@Patrick K. I'm not a big fan of the model, however, I love numbers. :)
Here's how I would evaluate: (all numbers are random, just for example)
Setup cost divided by the lease term. $36,000 setup, 36 month lease term = $1,000/month
Add all monthly expenses so you know what is expected outflow.

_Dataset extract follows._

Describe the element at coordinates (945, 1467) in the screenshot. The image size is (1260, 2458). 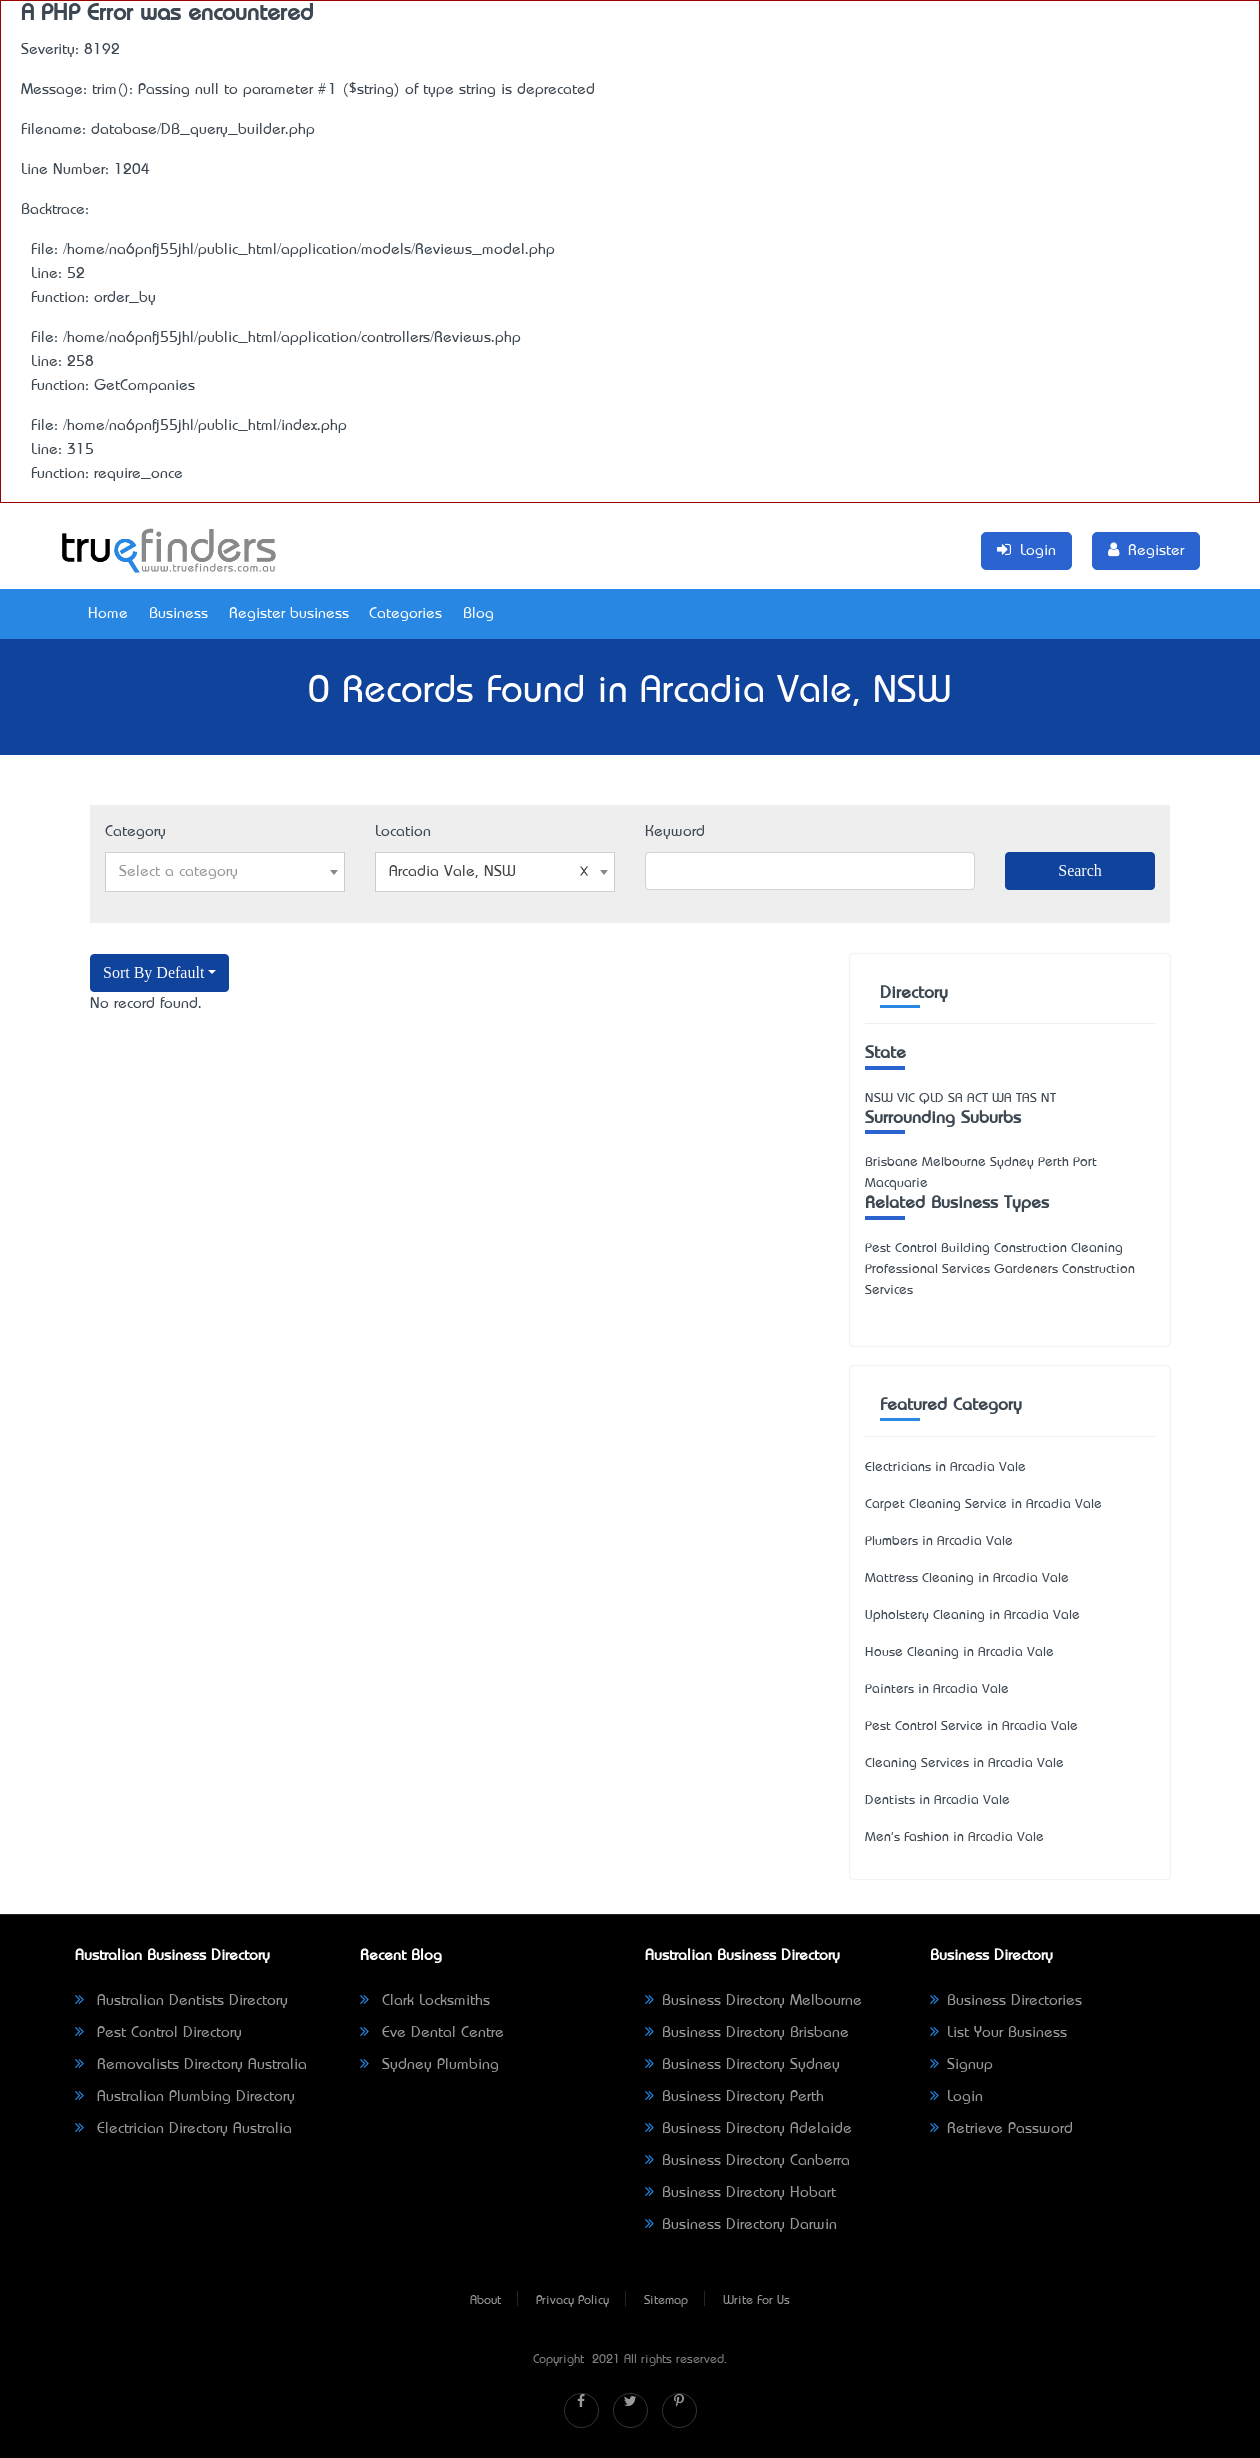
I see `Electricians in Arcadia Vale` at that location.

Setup cost $1k/month, + lease $3k/month, plus insurance $1,250/month, plus utilities $350/month, plus maintenance $150/month, etc, = $5,750 expected outflow/month
Then take expected income $7,500, subtract expected outflow of $5,750 = $1,750/month expected incom
Multiply $1,750 times lease months (36) to get gross expected profit ($63,000) and subtract setup cost to get net expected profit ($63k-$36k) = $27k
To get total ROI multiply monthly expected expenses by lease term, add setup cost, then divide gross expected profit by the result (($5,750*36)+$36k) = $243,000
ROI $63000/$243,000 = ~26% or ~9%/year.
All numbers made up on the spot for visual display of calculations. Again, this is not something I have any interest in, so I would definitely want to fine tune my equations before building a spreadsheet to calculate.
Off the top of my head, this is how I would evaluate arbitrage. I hope it's helpful as a thought exercise at least.